The internet rewards visibility more than hidden talent:
In fact, this is not what you thought this was going to be about 😀.
Surprised? Hahaha… no worries, it’s deliberate.
Yes… we are thinking what you are thinking.
Let’s take a practical illustration. The image attached is being used deliberately as a teaching tool.
Now be honest, when you saw the image, what did you think this thread was going to be about?
That assumption did not come from the content itself but from perception given by the image.
This is how our mind functions and unfortunately also how opportunities are gotten and lost online.
Something gets seen and meaning is assigned before it is understood.
Once that label is formed, everything after it gets filtered through it.
So the point of all this is not complicated, it is to make you understand that talent or ability alone is not enough and that you have to show workings.
Why?
Because hidden talent has to be interpreted and interpretation takes time and time is rarely given.

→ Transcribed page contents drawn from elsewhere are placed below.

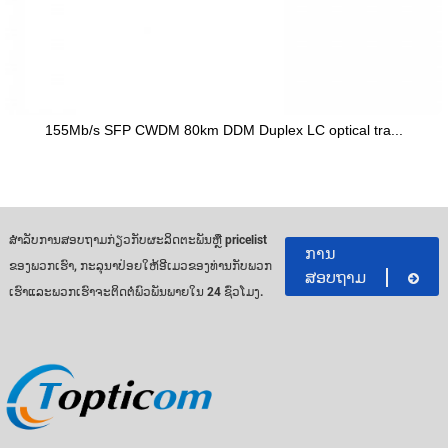
155Mb/s SFP CWDM 80km DDM Duplex LC optical tra...
ສໍາ​ລັບ​ການ​ສອບ​ຖາມ​ກ່ຽວ​ກັບ​ຜະ​ລິດ​ຕະ​ພັນ​ຫຼື pricelist
ການ
ຂອງ​ພວກ​ເຮົາ​, ກະ​ລຸ​ນາ​ປ່ອຍ​ໃຫ້​ອີ​ເມວ​ຂອງ​ທ່ານ​ກັບ​ພວກ​
ສອບຖາມ
ເຮົາ​ແລະ​ພວກ​ເຮົາ​ຈະ​ຕິດ​ຕໍ່​ພົວ​ພັນ​ພາຍ​ໃນ 24 ຊົ່ວ​ໂມງ​.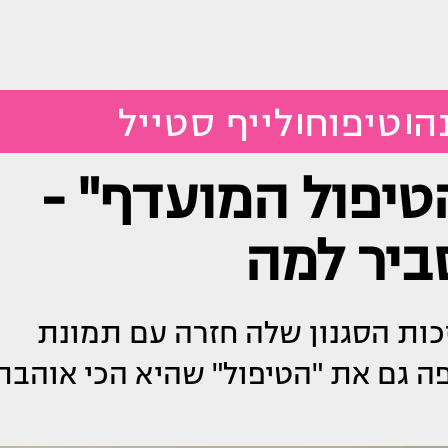
ה
טיפוח
לייף סטייל
טיפול המועדף" -
ביר למה
כות הסגנון שלה חזרה עם תמונת
שפה גם את "הטיפול" שהיא הכי אוהבת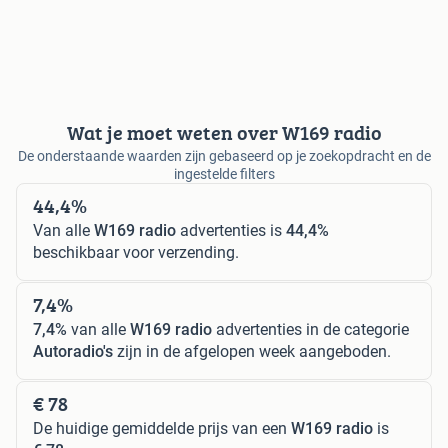
Wat je moet weten over W169 radio
De onderstaande waarden zijn gebaseerd op je zoekopdracht en de
ingestelde filters
44,4%
Van alle
W169 radio
advertenties is
44,4%
beschikbaar voor verzending.
7,4%
7,4%
van alle
W169 radio
advertenties in de categorie
Autoradio's
zijn in de afgelopen week aangeboden.
€ 78
De huidige gemiddelde prijs van een
W169 radio
is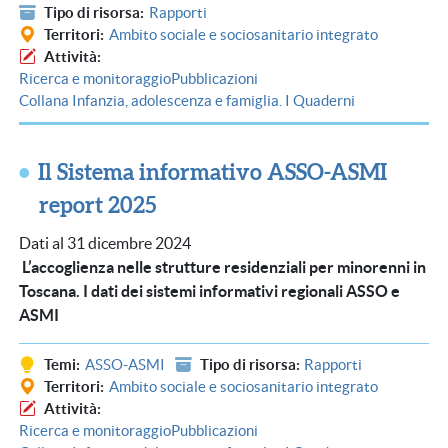
Tipo di risorsa
Rapporti
Territori
Ambito sociale e sociosanitario integrato
Attività
Ricerca e monitoraggio
Pubblicazioni
Collana Infanzia, adolescenza e famiglia. I Quaderni
Il Sistema informativo ASSO-ASMI
report 2025
Dati al 31 dicembre 2024
L’accoglienza nelle strutture residenziali per minorenni in
Toscana. I dati dei sistemi informativi regionali ASSO e
ASMI
Temi
ASSO-ASMI
Tipo di risorsa
Rapporti
Territori
Ambito sociale e sociosanitario integrato
Attività
Ricerca e monitoraggio
Pubblicazioni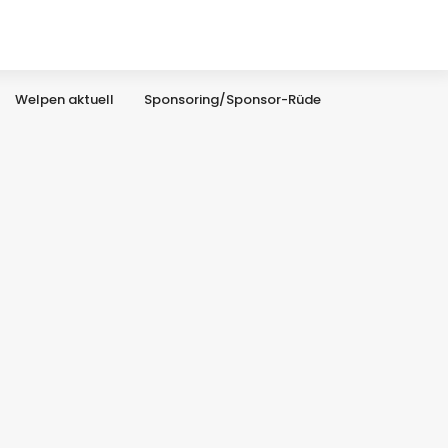
Welpen aktuell
Sponsoring/Sponsor-Rüde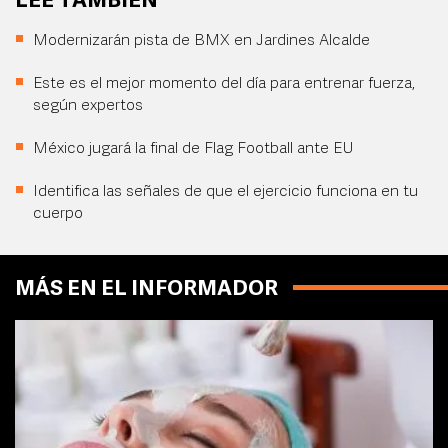
LEE TAMBIÉN
Modernizarán pista de BMX en Jardines Alcalde
Este es el mejor momento del día para entrenar fuerza,
según expertos
México jugará la final de Flag Football ante EU
Identifica las señales de que el ejercicio funciona en tu
cuerpo
MÁS EN EL INFORMADOR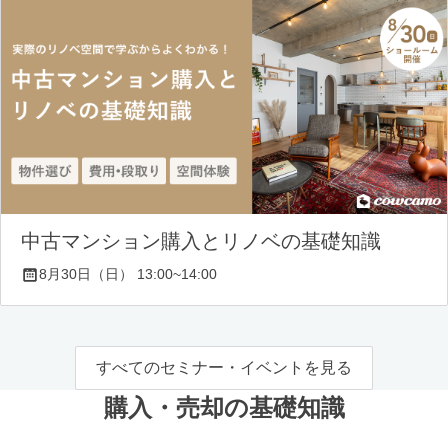
中古マンション購入とリノベの基礎知識
8月30日（日） 13:00~14:00
すべてのセミナー・イベントを見る
購入・売却の基礎知識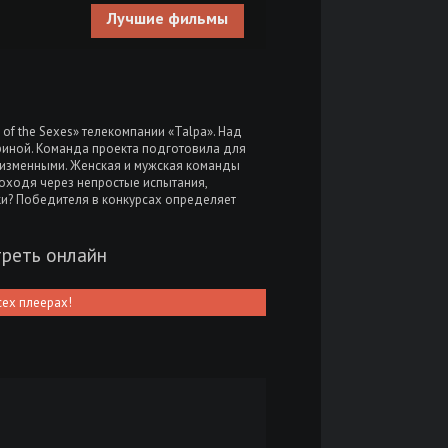
Лучшие фильмы
of the Sexes» телекомпании «Talpa». Над
иной. Команда проекта подготовила для
еизменными. Женская и мужская команды
оходя через непростые испытания,
шки? Победителя в конкурсах определяет
треть онлайн
сех плеерах!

Now, unlike the counterpart, visible work does not require all these steps.
All it requires is a simple step, nothing more, because it is already placed in a frame people can process immediately.
So it does not win by being better.
It wins by being already available in a usable form.
At that point, talent stops being the main factor.
What matters is how quickly value can be recognized without effort.
And online, speed of recognition often decides what gets attention.
Attention does not stay for explanation.
It moves with what is already clear.
In that space, clarity carries more weight than depth that still needs decoding.
The gap is not between talent and no talent.
It is between what is already readable and what still needs work to understand.
It is all about labels.
And those labels decide perception in seconds.
So the skill is not just talent or ability.
The skill is learning how to shape what people see before they have time to interpret it.
Your goal is no longer just to be seen.
Your goal is to control what is seen in that first moment of contact.
Never underestimate the power of labels.